# Task to complete
Those lines of the following listing which contain the string "Foods" should be returned.

# Materials provided
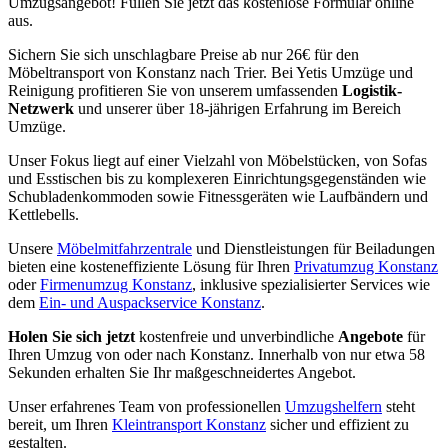
Umzugsangebot! Füllen Sie jetzt das kostenlose Formular online
aus.
Sichern Sie sich unschlagbare Preise ab nur 26€ für den
Möbeltransport von Konstanz nach Trier. Bei Yetis Umzüge und
Reinigung profitieren Sie von unserem umfassenden
Logistik-
Netzwerk
und unserer über 18-jährigen Erfahrung im Bereich
Umzüge.
Unser Fokus liegt auf einer Vielzahl von Möbelstücken, von Sofas
und Esstischen bis zu komplexeren Einrichtungsgegenständen wie
Schubladenkommoden sowie Fitnessgeräten wie Laufbändern und
Kettlebells.
Unsere
Möbelmitfahrzentrale
und Dienstleistungen für Beiladungen
bieten eine kosteneffiziente Lösung für Ihren
Privatumzug Konstanz
oder
Firmenumzug Konstanz
, inklusive spezialisierter Services wie
dem
Ein- und Auspackservice Konstanz
.
Holen Sie sich jetzt
kostenfreie und unverbindliche
Angebote
für
Ihren Umzug von oder nach Konstanz. Innerhalb von nur etwa 58
Sekunden erhalten Sie Ihr maßgeschneidertes Angebot.
Unser erfahrenes Team von professionellen
Umzugshelfern
steht
bereit, um Ihren
Kleintransport Konstanz
sicher und effizient zu
gestalten.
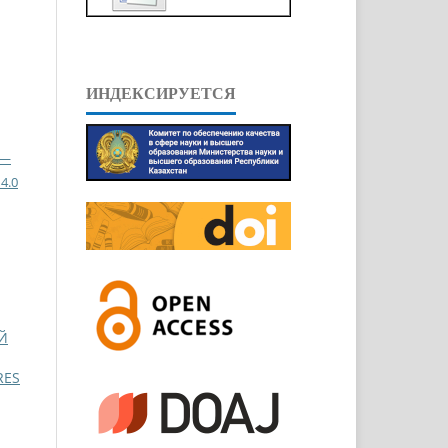
ИНДЕКСИРУЕТСЯ
 —
4.0
Й
RES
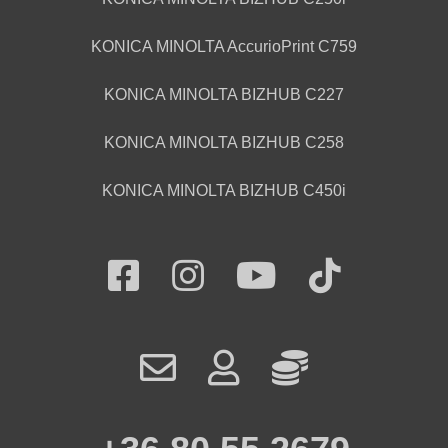
KONICA MINOLTA AccurioPrint C759
KONICA MINOLTA BIZHUB C227
KONICA MINOLTA BIZHUB C258
KONICA MINOLTA BIZHUB C450i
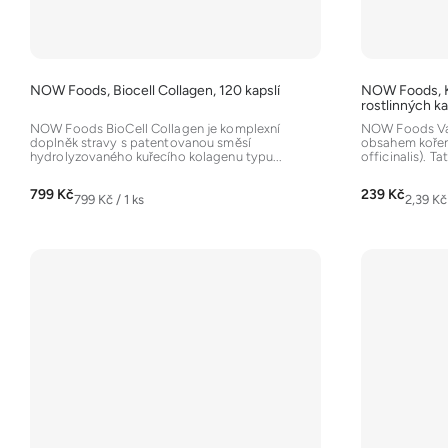
t
ů
NOW Foods, Biocell Collagen, 120 kapslí
NOW Foods, Ko
rostlinných ka
NOW Foods BioCell Collagen je komplexní
NOW Foods Val
doplněk stravy s patentovanou směsí
obsahem kořene
hydrolyzovaného kuřecího kolagenu typu...
officinalis). Tat
799 Kč
239 Kč
Měrná
Měrná
799 Kč / 1 ks
2,39 Kč 
cena:
cena:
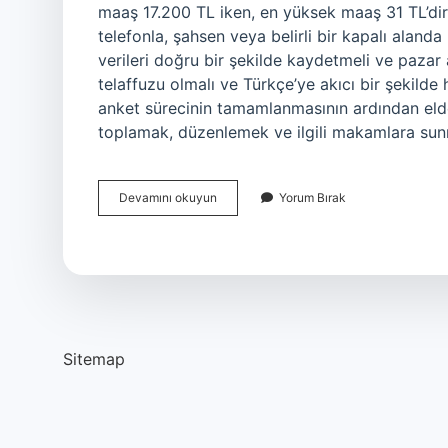
maaş 17.200 TL iken, en yüksek maaş 31 TL’dir. 
telefonla, şahsen veya belirli bir kapalı alanda
verileri doğru bir şekilde kaydetmeli ve pazar
telaffuzu olmalı ve Türkçe’ye akıcı bir şekilde
anket sürecinin tamamlanmasının ardından eld
toplamak, düzenlemek ve ilgili makamlara su
Online
Devamını okuyun
Yorum Bırak
Anketör
Nedir
Sitemap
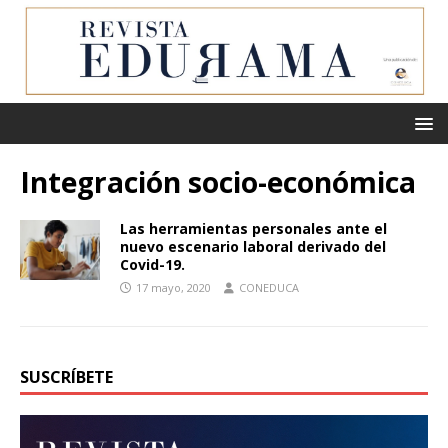
Integración socio-económica
Las herramientas personales ante el
nuevo escenario laboral derivado del
Covid-19.
17 mayo, 2020
CONEDUCA
SUSCRÍBETE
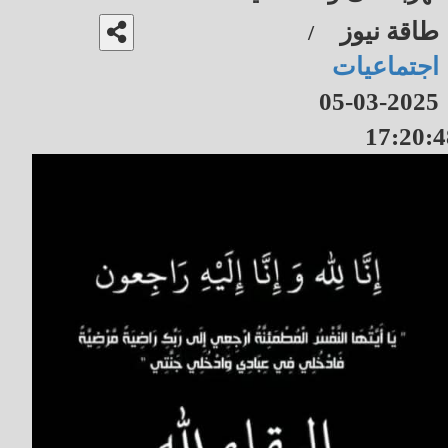
طاقة نيوز
/
اجتماعيات
2025-03-05
17:20:4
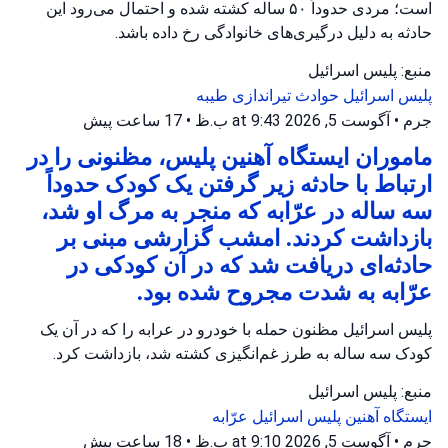
است؛ مردی حدوداً ۵۰ ساله کشته شده و احتمال می‌رود این
حادثه به دلیل درگیری‌های خانوادگی رخ داده باشد.
منبع: پلیس اسرائیل
پلیس اسرائیل
حوادث تیراندازی
طیبه
جرم
•
آگوست 5, 2026 at 9:43 ب.ظ
•
17 ساعت پیش
ماموران ایستگاه آهنین پلیس، مظنونی را در
ارتباط با حادثه زیر گرفتن یک کودک حدوداً
سه ساله در عرّابه که منجر به مرگ او شد،
بازداشت کردند. امشب گزارشی مبنی بر
حادثه‌ای دریافت شد که در آن کودکی در
عرّابه به شدت مجروح شده بود.
پلیس اسرائیل مظنون حمله با خودرو در عرابه را که در آن یک
کودک سه ساله به طرز غم‌انگیزی کشته شد، بازداشت کرد.
منبع: پلیس اسرائیل
ایستگاه آهنین
پلیس اسرائیل
عرّابه
جرم
•
آگوست 5, 2026 at 9:10 ب.ظ
•
18 ساعت پیش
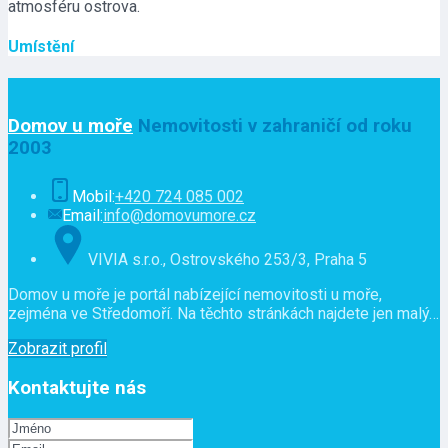
atmosféru ostrova.
Umístění
Domov u moře
Nemovitosti v zahraničí od roku
2003
Mobil:
+420 724 085 002
Email:
info@domovumore.cz
VIVIA s.r.o., Ostrovského 253/3, Praha 5
Domov u moře je portál nabízející nemovitosti u moře,
zejména ve Středomoří. Na těchto stránkách najdete jen malý…
Zobrazit profil
Kontaktujte nás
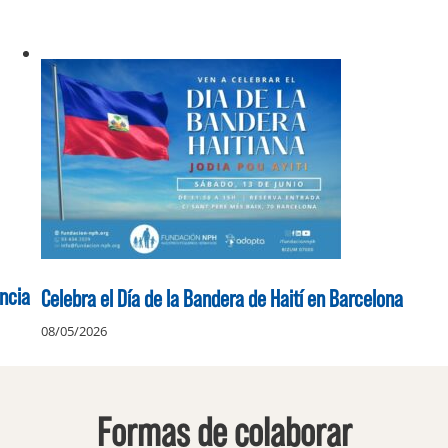
ancia
Celebra el Día de la Bandera de Haití en Barcelona
08/05/2026
Formas de colaborar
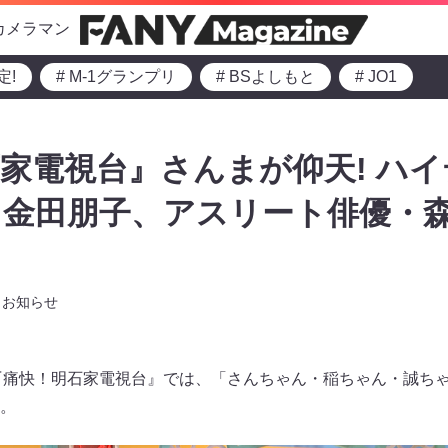
カメラマン
定!
# M-1グランプリ
# BSよしもと
# JO1
家電視台』さんまが仰天! ハ
・金田朋子、アスリート俳優・
お知らせ
0～の『痛快！明石家電視台』では、「さんちゃん・稲ちゃん・誠ち
。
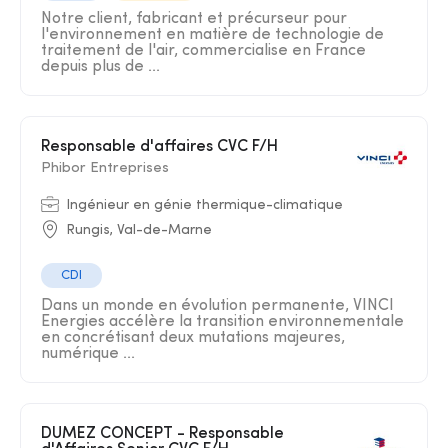
Notre client, fabricant et précurseur pour
l'environnement en matière de technologie de
traitement de l'air, commercialise en France
depuis plus de ...
Responsable d'affaires CVC F/H
Phibor Entreprises
Ingénieur en génie thermique-climatique
Rungis, Val-de-Marne
CDI
Dans un monde en évolution permanente, VINCI
Energies accélère la transition environnementale
en concrétisant deux mutations majeures,
numérique ...
DUMEZ CONCEPT - Responsable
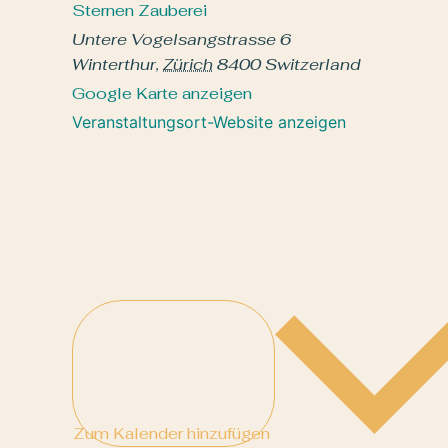
Sternen Zauberei
Untere Vogelsangstrasse 6
Winterthur
,
Zürich
8400
Switzerland
Google Karte anzeigen
Veranstaltungsort-Website anzeigen
Zum Kalender hinzufügen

# Your solution
NOW Foods, Biocell Collagen, 120 kapslí
NOW Foods, Ko
NOW Foods BioCell Collagen je komplexní
NOW Foods Val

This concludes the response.